Once a design concept is approved, designers turn the paper sketch into a digital wireframe — a detailed grayscale blueprint of a product's UI. Whereas paper wireframes illustrate a design concept in broad strokes, digital wireframes use detailed placeholders for images, buttons, and copy and map out the actual sizes, shapes, and locations of different product components.
Digital wireframes are more time-consuming than paper drafts, but they’re also a key resource for most of the stakeholders on a product team. The extra time it takes to create them is a necessary investment to ensure a smooth product design process. Before designers start working on designing the actual user interface, UX teams use the detailed wireframe to make decisions about the product's user experience design. UX writers can use wireframes to start drafting product copy, and engineers can look at wireframe user flows to understand the scope and technical feasibility of the project that lies ahead.

What's a mockup?

A mockup is a complete design of a product's UI. It's the natural next step in the wireframing process when placeholders are replaced with the actual components they represent. Some teams even refer to mockups as "high-fidelity wireframes."
An example mockup of a mobile food delivery app
Mockups fill in all of the stylistic details of a UI's visual design, like colors, fonts, typography, icons, and images. They also illustrate the information architecture of each screen — how copy is organized, formatted, and presented in a way that guides the user intuitively toward their goals.
Depending on the team and the product, designers may hand off the mockup and associated documentation to the developer to build. When a design is more complex, or if the product is brand new, the designers may opt to turn the mockup into a prototype.

What's a prototype?

A prototype is a mockup with clickable functions that illustrate how the user will move between mockup screens. Prototypes don't use any code — prototyping tools like Figma, Adobe XD, or Axure allow designers to add basic functions like hover states, clickable buttons and menus, and animations that replicate how the UI will respond to the user's actions.
Interactive prototypes allow designers to run usability tests on a product's UI by previewing basic functions like screen transitions and component states. Product managers may also bring in small groups to perform early-stage user testing and gather feedback on their experience navigating the product interface.

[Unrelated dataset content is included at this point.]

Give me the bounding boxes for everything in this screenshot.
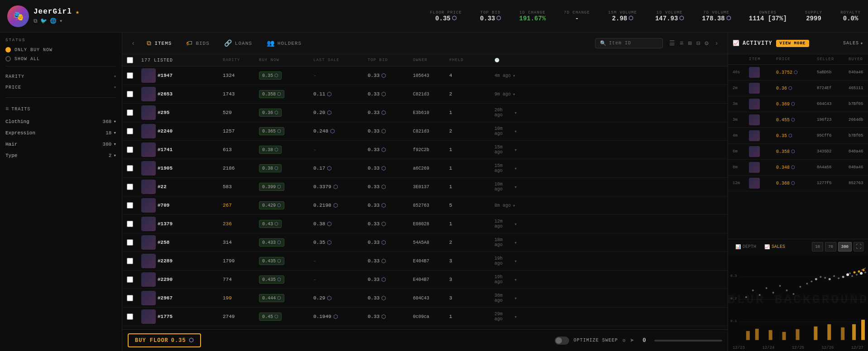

Low-fi vs. high-fi prototypes

In general, when someone refers to a prototype, they're referring to a high-fidelity prototype. High-fidelity prototypes are created from finalized UI mockups.
However, there are some situations where it makes sense to test the product's usability before starting on the UI's visual design. If a product's layout is particularly unique or complex, UX designers may want to preview its basic architecture and navigation and make changes that could impact UI design decisions.
In these cases, designers may create a low-fidelity prototype, which is a clickable version of a digital wireframe. Just like in a wireframe, placeholders represent UI components like buttons and menus. But in a low-fi prototype, those placeholders will also behave like the components they represent — button placeholders will be clickable, menu placeholders will trigger screen transitions, etc. Prototypes may also include actual product copy (as opposed to placeholder text, which is more common in wireframes) so that testers can give feedback on the product's information architecture as well as the overall user experience.
The key to ensuring a smooth product design process is creating rock-solid, high-quality design artifacts that the whole team can use throughout the whole product cycle. It's tricky to strike a balance between creating all of the resources your team needs and managing a project's time and resource constraints. Understanding the differences between wireframes, mockups, and prototypes — and between the high-fi and low-fi iterations of each — can help you find the most efficient, productive way to equip your team, create high-quality products, and hit all of your deadlines.